====== RECORDS FOR THE EXERCISE
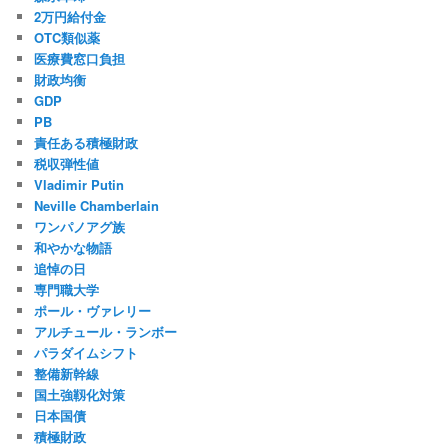
2万円給付金
OTC類似薬
医療費窓口負担
財政均衡
GDP
PB
責任ある積極財政
税収弾性値
Vladimir Putin
Neville Chamberlain
ワンパノアグ族
和やかな物語
追悼の日
専門職大学
ポール・ヴァレリー
アルチュール・ランボー
パラダイムシフト
整備新幹線
国土強靱化対策
日本国債
積極財政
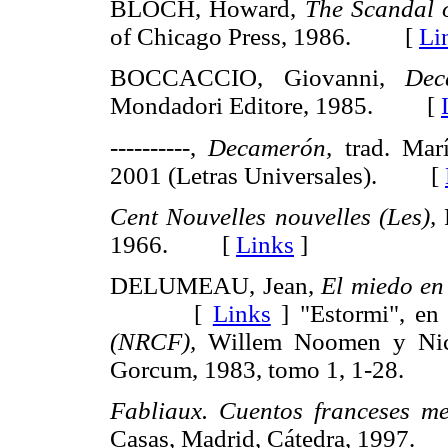
BLOCH, Howard,
The Scandal o
of Chicago Press, 1986. [
Li
BOCCACCIO, Giovanni,
Dec
Mondadori Editore, 1985. [
----------
,
Decamerón,
trad. Marí
2001 (Letras Universales). [
Cent Nouvelles nouvelles (Les),
F
1966. [
Links
]
DELUMEAU, Jean,
El miedo en
[
Links
]
"Estormi", e
(NRCF),
Willem Noomen y Nico
Gorcum, 1983, tomo 1, 1-28.
Fabliaux. Cuentos franceses me
Casas, Madrid, Cátedra, 1997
============
• _TASK_: Apart from the pictures, return every entry above exactly as given.

• _SOLUTION FOR THIS TASK_:
2万円給付金
OTC類似薬
医療費窓口負担
財政均衡
GDP
PB
責任ある積極財政
税収弾性値
Vladimir Putin
Neville Chamberlain
ワンパノアグ族
和やかな物語
追悼の日
専門職大学
ポール・ヴァレリー
アルチュール・ランボー
パラダイムシフト
整備新幹線
国土強靱化対策
日本国債
積極財政
BLOCH, Howard,
The Scandal o
of Chicago Press, 1986. [
Li
BOCCACCIO, Giovanni,
Dec
Mondadori Editore, 1985. [
----------
,
Decamerón,
trad. Marí
2001 (Letras Universales). [
Cent Nouvelles nouvelles (Les),
F
1966. [
Links
]
DELUMEAU, Jean,
El miedo en
[
Links
]
"Estormi", e
(NRCF),
Willem Noomen y Nico
Gorcum, 1983, tomo 1, 1-28.
Fabliaux. Cuentos franceses me
Casas, Madrid, Cátedra, 1997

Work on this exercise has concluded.